If anything, this film carries a lot of intense emotions that may not convey to most viewers. There's no real place for the viewer to hook themselves into the movie or the family's dynamic, so it's difficult to get attached to the situations at hand. I'll admit that I teared up a bit at Annie's death, but I just feel like I missed some of the power of the scene. The screenplay is filled with moments like this. It's as though they were trying much too hard in order to craft an intensely emotional story, and it just comes across as moderately emotional. However, there is one scene where Darwin is studying a captive orangutan that is rather precious to behold.

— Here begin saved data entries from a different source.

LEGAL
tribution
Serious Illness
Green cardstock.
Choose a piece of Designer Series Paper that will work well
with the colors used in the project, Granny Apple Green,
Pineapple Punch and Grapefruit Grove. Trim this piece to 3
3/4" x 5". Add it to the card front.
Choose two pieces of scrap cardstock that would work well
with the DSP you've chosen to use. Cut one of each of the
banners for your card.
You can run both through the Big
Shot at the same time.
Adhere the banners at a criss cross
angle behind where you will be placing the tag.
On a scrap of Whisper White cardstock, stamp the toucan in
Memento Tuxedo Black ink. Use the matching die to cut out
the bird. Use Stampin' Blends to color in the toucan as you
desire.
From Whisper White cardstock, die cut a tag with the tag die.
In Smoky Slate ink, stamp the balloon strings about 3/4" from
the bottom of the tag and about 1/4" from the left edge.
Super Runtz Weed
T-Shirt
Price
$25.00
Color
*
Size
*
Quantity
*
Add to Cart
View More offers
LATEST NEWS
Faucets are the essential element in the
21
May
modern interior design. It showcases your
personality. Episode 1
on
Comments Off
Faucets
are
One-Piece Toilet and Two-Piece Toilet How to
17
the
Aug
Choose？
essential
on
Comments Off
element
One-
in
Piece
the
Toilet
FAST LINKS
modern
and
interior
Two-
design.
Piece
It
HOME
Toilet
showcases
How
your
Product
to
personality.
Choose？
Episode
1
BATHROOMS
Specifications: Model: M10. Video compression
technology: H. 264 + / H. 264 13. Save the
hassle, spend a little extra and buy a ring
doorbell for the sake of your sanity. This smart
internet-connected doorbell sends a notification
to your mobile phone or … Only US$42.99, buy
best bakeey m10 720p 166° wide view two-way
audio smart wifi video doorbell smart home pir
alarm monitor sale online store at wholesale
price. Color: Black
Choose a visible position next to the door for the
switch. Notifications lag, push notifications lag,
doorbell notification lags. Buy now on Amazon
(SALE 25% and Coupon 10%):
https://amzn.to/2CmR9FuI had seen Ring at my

The acting is definitely not the issue here. Bettany is wonderful as always, but to be fair, he's essentially played a Charles Darwin-esque character before (see 2003's Master and Commander: The Far Side of the World). In fact, if you want to see "Darwin" out in the wild, actually studying the world, that's probably the better film to watch. Sure, you'll have to sit through some action sequences, but that movie's just fantastic anyways, so you should watch it. Connelly is also very good in a role that could either be classified as a lead or supporting role (it really comes down to your personal preference). However, the real spotlight should go to young Martha West who, in her first (and to this date, only) feature film, is an absolute revelation (although, as the daughter of 300 actor Dominic West, it's not difficult to see where she gets her acting chops). She brings such a power and wonder to her role that it's hard not to like the Annie she creates. I was thoroughly impressed.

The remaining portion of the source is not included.